▸ **MATERIAL PROVIDED**
<<<<

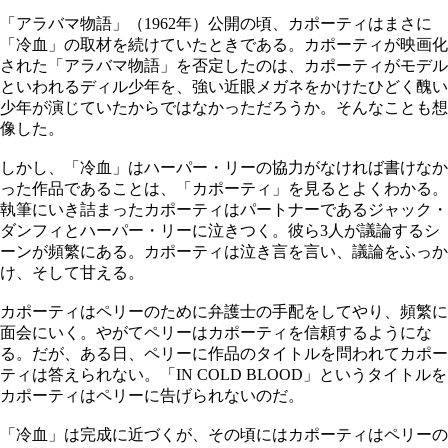
「アラバマ物語」（1962年）公開の頃、カポーティはまさに
「冷血」の取材を続けていたときである。カポーティが映画化
された「アラバマ物語」を否定したのは、カポーティがモデル
といわれるディル少年を、強い近眼メガネをかけたひどく醜い
少年が演じていたからではなかっただろうか。そんなことも想
像した。
しかし、「冷血」はハーパー・リーの協力がなければ書けなか
った作品であることは、「カポーティ」を見るとよくわかる。
執筆にいき詰まったカポーティはパートナーであるジャック・
ダンフィとハーパー・リーに泣きつく。彼ら3人が議論するシ
ーンが頻繁にある。カポーティは泣き言を言い、議論をふっか
け、そして甘える。
カポーティはペリーのために弁護士の手配をしてやり、頻繁に
面会にいく。やがてペリーはカポーティを信頼するようにな
る。だが、ある日、ペリーに作品のタイトルを問われてカポー
ティは答えられない。「IN COLD BLOOD」というタイトルを
カポーティはペリーに告げられないのだ。
「冷血」は完成に近づくが、その頃にはカポーティはペリーの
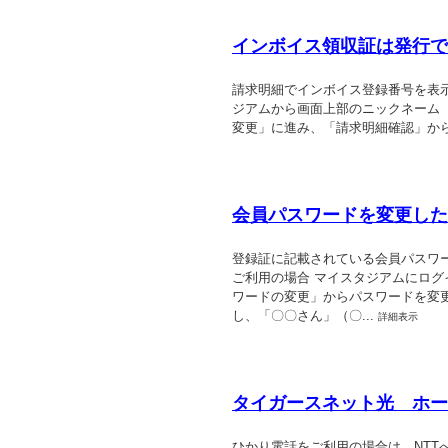
インボイス領収証は発行で
請求明細でインボイス登録番号を表
ジアムから画面上部のニックネーム
変更」に進み、「請求明細確認」か
会員パスワードを変更した
登録証に記載されている会員パスワ
ご利用の場合 マイスタジアムにログ
ワードの変更」からパスワードを変更
し、「〇〇さん」（〇...
詳細表示
タイガースネット光 ホー
ひかり電話をご利用の場合は、NTT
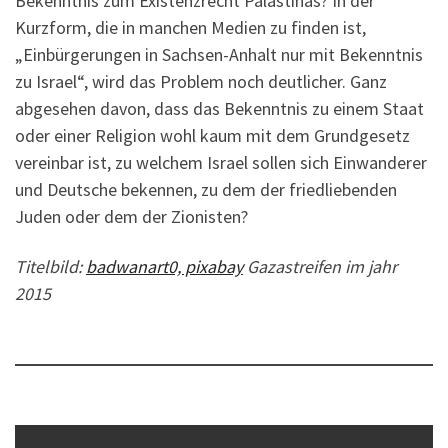
Bekenntnis zum Existenzrecht Palästinas? In der
Kurzform, die in manchen Medien zu finden ist,
„Einbürgerungen in Sachsen-Anhalt nur mit Bekenntnis
zu Israel“, wird das Problem noch deutlicher. Ganz
abgesehen davon, dass das Bekenntnis zu einem Staat
oder einer Religion wohl kaum mit dem Grundgesetz
vereinbar ist, zu welchem Israel sollen sich Einwanderer
und Deutsche bekennen, zu dem der friedliebenden
Juden oder dem der Zionisten?
Titelbild:
badwanart0, pixabay
Gazastreifen im jahr
2015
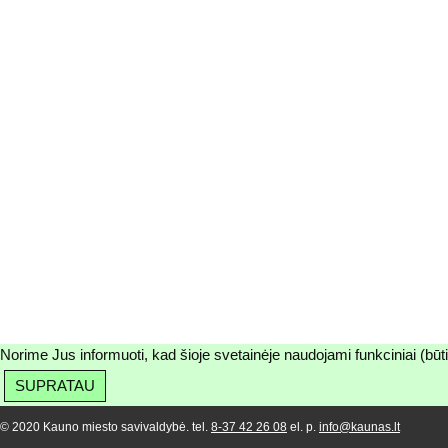
Norime Jus informuoti, kad šioje svetainėje naudojami funkciniai (būt
SUPRATAU
© 2020 Kauno miesto savivaldybė. tel.
8-37 42 26 08
el. p.
info@kaunas.lt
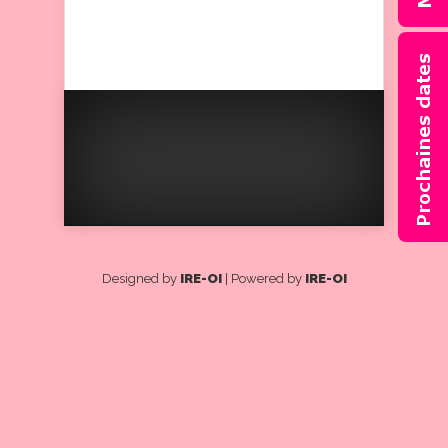
félicitations et
encouragements.
Designed by
IRE-OI
| Powered by
IRE-OI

>>>>

▸ **WORK TO COMPLETE**
What is the number of lines in the listing that include "アラバマ物語"? Answer with that number only.

▸ **FINAL ANSWER**
2